Importance – Strabismus is a binocular vision disorder characterized by the partial or complete inability to maintain eye alignment on the object that is the target of fixation, usually accompanied by suppression of the deviating eye and consequent 2-dimensional monocular vision. This cue has been used to infer the presence of strabismus in a substantial number of famous artists.

Objective – To provide evidence that Leonardo da Vinci had strabismus.

Design, Setting, and Participants – In exotropia, the divergent eye alignment is typically manifested as an outward shift in the locations of the pupils within the eyelid aperture. The condition was assessed by fitting circles and ellipses to the pupils, irises, and eyelid apertures images identified as portraits of Leonardo da Vinci and measuring their relative positions.

Main Outcomes and Measures – Geometric angle of alignment of depicted eyes.

Results – This study assesses 6 candidate images, including 2 sculptures, 2 oil paintings, and 2 drawings. The mean relative alignments of the pupils in the eyelid apertures (where divergence is indicated by negative numbers) showed estimates of −13.2° in David, −8.6° in Salvator Mundi, −9.1° in Young John the Baptist, −12.5° in Young Warrior, 5.9° in Vitruvian Man, and −8.3° in an elderly self-portrait. These findings are consistent with exotropia (t5 = 2.69; P = .04, 2-tailed).

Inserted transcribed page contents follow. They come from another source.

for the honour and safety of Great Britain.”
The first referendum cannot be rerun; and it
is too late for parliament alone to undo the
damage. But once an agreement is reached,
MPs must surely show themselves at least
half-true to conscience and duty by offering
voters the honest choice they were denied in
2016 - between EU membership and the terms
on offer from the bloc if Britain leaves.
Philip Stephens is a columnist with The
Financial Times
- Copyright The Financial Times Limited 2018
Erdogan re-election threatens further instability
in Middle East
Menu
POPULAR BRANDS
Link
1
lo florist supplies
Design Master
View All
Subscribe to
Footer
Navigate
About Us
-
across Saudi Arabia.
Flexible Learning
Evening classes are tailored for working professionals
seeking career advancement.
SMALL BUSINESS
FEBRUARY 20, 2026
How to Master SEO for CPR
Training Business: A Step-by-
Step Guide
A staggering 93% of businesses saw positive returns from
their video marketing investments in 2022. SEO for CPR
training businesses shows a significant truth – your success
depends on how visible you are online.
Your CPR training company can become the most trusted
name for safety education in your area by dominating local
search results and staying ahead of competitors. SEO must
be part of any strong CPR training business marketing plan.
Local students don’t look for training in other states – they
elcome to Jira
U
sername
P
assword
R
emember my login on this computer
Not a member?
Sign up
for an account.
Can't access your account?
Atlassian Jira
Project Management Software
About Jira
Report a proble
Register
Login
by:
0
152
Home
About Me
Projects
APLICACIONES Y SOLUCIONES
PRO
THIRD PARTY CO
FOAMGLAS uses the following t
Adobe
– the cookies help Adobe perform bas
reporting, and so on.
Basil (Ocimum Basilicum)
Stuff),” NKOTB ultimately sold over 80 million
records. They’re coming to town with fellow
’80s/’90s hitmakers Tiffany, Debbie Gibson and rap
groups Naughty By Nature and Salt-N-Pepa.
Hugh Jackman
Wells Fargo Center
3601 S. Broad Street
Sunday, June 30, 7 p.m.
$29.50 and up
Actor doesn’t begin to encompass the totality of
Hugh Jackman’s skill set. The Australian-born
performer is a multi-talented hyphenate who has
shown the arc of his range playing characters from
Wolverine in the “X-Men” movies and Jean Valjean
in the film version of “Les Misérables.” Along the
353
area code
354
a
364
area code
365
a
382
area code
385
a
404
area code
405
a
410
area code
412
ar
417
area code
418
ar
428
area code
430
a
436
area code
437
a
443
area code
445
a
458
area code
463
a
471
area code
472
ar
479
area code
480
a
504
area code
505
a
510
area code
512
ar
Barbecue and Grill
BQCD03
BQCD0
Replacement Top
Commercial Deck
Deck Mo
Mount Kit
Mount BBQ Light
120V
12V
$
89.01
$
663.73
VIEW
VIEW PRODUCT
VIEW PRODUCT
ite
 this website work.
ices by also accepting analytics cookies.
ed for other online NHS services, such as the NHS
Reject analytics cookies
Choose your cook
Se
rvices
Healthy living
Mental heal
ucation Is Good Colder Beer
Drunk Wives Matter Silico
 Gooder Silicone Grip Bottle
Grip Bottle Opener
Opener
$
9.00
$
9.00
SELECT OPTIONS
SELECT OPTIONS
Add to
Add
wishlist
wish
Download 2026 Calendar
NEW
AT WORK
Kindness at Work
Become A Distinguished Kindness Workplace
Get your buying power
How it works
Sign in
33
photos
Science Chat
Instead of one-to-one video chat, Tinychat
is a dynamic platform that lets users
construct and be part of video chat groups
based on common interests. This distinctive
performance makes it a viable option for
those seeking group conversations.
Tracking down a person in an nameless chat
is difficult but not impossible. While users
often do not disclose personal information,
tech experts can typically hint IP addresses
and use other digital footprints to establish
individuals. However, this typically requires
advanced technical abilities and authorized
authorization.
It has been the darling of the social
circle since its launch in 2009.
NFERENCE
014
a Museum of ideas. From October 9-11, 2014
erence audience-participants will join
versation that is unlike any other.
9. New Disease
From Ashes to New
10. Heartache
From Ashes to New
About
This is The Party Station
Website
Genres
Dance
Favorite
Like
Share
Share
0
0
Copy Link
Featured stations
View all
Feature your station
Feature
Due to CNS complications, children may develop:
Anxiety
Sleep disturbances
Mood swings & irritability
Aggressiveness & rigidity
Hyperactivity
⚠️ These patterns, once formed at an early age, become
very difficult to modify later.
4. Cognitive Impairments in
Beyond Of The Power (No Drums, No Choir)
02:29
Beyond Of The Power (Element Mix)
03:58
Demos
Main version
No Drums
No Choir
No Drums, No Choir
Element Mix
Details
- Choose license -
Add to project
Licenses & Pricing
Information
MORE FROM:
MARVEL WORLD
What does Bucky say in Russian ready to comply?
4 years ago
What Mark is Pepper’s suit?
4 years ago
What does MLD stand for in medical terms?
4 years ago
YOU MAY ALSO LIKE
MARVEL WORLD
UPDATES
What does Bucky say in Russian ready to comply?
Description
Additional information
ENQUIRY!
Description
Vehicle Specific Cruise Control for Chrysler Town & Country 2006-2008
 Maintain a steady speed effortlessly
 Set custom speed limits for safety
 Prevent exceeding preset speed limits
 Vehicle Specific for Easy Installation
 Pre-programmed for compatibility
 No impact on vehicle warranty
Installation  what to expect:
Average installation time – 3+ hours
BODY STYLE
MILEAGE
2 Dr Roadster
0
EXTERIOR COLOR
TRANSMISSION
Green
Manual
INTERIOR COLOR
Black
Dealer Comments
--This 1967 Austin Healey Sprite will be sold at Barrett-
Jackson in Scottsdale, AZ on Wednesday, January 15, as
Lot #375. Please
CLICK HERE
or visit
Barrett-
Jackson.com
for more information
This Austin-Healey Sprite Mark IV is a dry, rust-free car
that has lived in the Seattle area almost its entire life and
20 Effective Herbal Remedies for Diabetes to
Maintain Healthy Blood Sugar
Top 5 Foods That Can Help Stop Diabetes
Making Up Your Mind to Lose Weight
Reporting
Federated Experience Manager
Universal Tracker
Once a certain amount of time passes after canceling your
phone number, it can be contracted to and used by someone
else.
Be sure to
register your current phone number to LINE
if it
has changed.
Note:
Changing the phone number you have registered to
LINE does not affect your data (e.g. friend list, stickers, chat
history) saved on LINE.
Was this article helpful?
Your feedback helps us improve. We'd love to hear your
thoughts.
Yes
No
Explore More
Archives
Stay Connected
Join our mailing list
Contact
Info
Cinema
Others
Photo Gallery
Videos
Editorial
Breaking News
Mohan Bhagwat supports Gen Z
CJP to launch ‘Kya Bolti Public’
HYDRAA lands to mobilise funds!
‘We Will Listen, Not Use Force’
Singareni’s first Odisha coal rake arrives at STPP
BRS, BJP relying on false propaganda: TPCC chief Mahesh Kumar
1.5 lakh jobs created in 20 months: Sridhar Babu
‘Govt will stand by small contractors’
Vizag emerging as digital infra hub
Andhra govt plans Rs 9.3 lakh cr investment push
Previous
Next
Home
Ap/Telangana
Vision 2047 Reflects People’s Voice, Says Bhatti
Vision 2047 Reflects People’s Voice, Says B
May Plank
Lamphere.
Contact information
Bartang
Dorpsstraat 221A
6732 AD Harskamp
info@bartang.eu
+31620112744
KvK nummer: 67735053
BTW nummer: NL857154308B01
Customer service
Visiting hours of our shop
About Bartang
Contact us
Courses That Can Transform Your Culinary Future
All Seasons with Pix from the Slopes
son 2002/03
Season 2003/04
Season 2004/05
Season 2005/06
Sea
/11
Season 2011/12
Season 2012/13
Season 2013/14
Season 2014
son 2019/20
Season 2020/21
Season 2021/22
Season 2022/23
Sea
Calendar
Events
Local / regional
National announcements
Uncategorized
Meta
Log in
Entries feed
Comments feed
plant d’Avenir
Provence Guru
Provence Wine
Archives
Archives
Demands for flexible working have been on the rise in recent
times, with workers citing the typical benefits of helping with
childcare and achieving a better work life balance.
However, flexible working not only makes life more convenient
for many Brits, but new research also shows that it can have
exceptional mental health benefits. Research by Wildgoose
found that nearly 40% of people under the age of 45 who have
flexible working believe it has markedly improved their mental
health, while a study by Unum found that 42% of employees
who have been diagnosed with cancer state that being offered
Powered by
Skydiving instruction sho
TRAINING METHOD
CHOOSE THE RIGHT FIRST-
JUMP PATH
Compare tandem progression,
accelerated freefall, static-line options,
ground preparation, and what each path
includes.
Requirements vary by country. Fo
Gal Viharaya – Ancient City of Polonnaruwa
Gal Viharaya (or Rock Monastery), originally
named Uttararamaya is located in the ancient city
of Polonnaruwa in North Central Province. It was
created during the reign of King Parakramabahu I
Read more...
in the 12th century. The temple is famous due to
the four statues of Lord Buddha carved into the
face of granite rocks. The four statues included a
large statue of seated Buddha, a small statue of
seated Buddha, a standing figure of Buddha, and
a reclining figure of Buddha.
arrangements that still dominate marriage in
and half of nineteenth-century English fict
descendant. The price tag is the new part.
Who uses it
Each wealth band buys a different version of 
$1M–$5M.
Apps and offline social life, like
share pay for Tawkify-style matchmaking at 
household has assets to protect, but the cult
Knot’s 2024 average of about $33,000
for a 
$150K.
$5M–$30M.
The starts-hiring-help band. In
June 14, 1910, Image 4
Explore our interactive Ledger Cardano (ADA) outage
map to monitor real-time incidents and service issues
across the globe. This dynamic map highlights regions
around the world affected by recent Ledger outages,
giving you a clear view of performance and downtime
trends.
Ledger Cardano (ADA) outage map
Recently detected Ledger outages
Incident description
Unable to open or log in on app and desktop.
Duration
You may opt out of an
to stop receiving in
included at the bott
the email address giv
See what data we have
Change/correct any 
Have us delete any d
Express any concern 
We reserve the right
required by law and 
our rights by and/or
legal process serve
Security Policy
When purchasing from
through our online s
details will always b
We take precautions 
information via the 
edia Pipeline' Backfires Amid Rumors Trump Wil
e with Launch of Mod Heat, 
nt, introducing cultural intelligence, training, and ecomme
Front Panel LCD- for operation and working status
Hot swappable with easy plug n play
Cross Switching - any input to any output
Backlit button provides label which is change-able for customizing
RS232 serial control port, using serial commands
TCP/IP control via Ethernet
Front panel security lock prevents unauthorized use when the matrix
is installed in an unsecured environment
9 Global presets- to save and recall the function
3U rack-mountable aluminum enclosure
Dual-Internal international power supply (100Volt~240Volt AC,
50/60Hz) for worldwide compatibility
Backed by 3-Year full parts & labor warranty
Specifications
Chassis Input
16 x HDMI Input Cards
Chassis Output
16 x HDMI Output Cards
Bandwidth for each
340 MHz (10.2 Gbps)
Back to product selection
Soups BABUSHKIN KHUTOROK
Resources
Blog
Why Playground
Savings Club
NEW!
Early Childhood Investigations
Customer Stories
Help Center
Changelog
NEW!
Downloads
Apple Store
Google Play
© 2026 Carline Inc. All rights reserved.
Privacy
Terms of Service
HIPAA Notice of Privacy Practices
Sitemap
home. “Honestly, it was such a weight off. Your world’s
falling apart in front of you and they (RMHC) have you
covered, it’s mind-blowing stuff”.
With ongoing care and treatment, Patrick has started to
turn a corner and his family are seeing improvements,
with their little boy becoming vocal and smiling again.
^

Conclusions and Relevance – The weight of converging evidence leads to the suggestion that da Vinci had intermittent exotropia with the resulting ability to switch to monocular vision, which would perhaps explain his great facility for depicting the 3-dimensional solidity of faces and objects in the world and the distant depth-recession of mountainous scenes.

Through looking at his works and applying the same techniques an optometrist would on their patients these researchers were able to conclude that the eyes of those depicted in Da Vinci’s works were misaligned. Professor Christopher Tyer who worked on this study noted the difference in all of them.

While we cannot be 100 percent sure as Da Vinci has been dead for hundreds of years it is an interesting thought that seems quite likely. Whether or not he had this condition he was still a truly talented man. That being said, it does tell us that there are people in this world who see things differently and that that difference can be used to their advantage. What do you think about all of this?